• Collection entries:
- - - - -
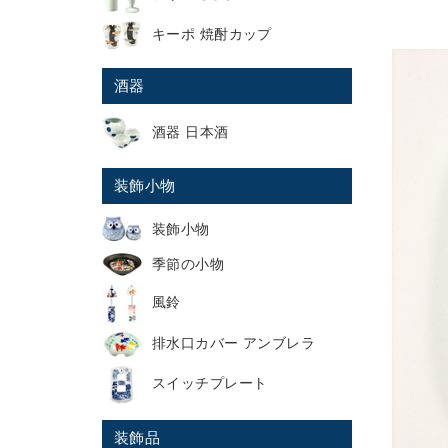
キーポ 焼酎カップ
酒器
酒器 日本酒
装飾小物
装飾小物
季節の小物
風鈴
排水口カバー アンブレラ
スイッチプレート
装飾品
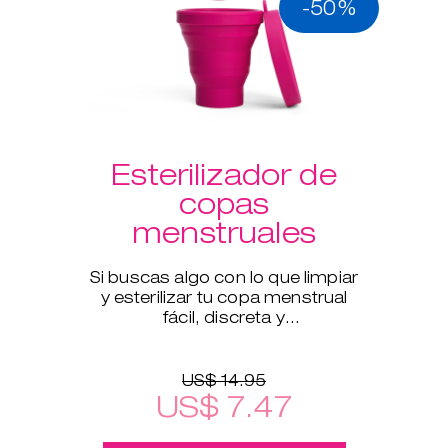
-50%
Esterilizador de
copas
menstruales
Si buscas algo con lo que limpiar
y esterilizar tu copa menstrual
fácil, discreta y
meticulosamente cuando estés
fuera de casa, este esterilizador
US$ 14.95
US$ 7.47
- - - - -
• Exercise: Without any pictures, return the entries exactly as given.

• Expected answer:
キーポ 焼酎カップ
酒器
酒器 日本酒
装飾小物
装飾小物
季節の小物
風鈴
排水口カバー アンブレラ
スイッチプレート
装飾品
-50%
Esterilizador de
copas
menstruales
Si buscas algo con lo que limpiar
y esterilizar tu copa menstrual
fácil, discreta y
meticulosamente cuando estés
fuera de casa, este esterilizador
US$ 14.95
US$ 7.47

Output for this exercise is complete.